## DATA TO USE
————
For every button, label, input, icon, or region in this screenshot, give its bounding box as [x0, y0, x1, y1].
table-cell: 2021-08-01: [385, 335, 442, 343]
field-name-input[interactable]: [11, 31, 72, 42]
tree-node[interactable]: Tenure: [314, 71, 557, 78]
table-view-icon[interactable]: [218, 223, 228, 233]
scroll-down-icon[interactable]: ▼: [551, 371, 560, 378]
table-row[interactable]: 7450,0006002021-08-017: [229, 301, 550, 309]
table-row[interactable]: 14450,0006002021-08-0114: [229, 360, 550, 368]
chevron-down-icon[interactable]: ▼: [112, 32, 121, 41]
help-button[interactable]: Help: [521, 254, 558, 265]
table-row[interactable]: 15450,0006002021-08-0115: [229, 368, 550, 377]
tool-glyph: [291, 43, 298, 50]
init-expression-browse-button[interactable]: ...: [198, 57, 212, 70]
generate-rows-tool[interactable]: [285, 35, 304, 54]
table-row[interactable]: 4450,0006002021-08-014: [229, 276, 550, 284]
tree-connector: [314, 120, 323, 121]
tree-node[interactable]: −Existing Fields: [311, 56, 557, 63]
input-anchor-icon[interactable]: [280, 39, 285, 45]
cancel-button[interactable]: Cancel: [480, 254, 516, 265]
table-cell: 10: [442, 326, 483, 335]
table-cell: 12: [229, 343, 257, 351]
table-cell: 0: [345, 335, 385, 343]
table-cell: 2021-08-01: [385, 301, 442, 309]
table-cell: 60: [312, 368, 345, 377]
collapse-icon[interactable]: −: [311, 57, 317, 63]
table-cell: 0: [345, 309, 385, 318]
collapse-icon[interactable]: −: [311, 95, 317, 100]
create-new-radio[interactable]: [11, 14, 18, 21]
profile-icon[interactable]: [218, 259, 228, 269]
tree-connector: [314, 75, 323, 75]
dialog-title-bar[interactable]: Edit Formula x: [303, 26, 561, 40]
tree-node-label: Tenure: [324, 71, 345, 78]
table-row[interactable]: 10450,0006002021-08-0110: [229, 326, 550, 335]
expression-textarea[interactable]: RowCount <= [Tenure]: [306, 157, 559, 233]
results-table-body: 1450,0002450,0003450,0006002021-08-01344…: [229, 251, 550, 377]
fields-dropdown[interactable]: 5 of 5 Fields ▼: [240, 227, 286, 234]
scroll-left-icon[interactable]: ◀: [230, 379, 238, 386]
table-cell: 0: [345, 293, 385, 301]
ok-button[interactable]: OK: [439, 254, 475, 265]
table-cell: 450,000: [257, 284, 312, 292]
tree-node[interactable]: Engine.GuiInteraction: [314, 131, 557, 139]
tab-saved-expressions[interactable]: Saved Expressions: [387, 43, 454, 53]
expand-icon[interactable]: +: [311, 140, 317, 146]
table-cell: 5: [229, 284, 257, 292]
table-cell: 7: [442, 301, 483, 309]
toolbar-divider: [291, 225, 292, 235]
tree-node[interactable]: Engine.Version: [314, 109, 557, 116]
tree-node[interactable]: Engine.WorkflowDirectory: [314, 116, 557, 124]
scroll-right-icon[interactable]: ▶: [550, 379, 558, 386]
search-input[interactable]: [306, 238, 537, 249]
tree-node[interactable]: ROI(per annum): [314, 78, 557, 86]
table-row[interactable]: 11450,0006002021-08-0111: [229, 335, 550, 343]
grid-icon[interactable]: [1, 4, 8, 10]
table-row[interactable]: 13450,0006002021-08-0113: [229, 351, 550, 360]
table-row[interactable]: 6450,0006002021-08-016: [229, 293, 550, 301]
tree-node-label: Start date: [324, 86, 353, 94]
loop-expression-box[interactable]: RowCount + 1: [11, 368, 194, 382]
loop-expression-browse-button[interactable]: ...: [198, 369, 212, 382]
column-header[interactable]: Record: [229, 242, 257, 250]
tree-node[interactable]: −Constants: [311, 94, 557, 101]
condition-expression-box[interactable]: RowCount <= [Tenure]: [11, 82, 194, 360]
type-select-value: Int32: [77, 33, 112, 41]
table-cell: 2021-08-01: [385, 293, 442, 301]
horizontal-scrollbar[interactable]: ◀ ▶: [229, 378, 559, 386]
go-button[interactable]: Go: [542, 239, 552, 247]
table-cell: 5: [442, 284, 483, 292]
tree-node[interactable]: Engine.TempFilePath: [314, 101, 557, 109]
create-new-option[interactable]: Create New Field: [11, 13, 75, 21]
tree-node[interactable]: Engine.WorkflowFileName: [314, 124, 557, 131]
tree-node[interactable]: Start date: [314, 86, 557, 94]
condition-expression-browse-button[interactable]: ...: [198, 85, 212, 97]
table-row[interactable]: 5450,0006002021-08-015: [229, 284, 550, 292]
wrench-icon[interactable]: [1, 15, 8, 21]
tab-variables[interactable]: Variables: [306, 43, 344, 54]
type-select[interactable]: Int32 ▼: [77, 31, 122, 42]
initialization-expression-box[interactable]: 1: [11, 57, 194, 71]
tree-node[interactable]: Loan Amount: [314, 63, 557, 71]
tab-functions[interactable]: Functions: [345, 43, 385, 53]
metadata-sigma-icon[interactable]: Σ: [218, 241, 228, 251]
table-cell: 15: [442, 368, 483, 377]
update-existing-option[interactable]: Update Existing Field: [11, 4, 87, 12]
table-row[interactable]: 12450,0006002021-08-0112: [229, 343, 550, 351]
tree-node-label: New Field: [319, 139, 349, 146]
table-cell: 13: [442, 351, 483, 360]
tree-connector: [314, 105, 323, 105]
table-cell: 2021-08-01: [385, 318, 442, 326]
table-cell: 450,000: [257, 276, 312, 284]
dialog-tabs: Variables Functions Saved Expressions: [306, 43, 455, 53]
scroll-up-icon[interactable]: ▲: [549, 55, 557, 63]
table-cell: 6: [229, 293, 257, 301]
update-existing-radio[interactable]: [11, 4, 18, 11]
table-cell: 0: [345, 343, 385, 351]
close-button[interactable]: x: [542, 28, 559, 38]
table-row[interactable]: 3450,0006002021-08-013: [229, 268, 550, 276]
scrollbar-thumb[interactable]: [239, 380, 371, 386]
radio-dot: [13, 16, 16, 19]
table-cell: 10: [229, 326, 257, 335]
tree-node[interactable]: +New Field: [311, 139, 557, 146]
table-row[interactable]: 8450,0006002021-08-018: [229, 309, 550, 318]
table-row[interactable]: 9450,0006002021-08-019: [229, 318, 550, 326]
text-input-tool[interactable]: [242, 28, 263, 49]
————
## EXERCISE DESCRIPTION
Exactly how many lines of the records include "create"? Provide the number by itself.

## SOLUTION FOR THIS TASK
2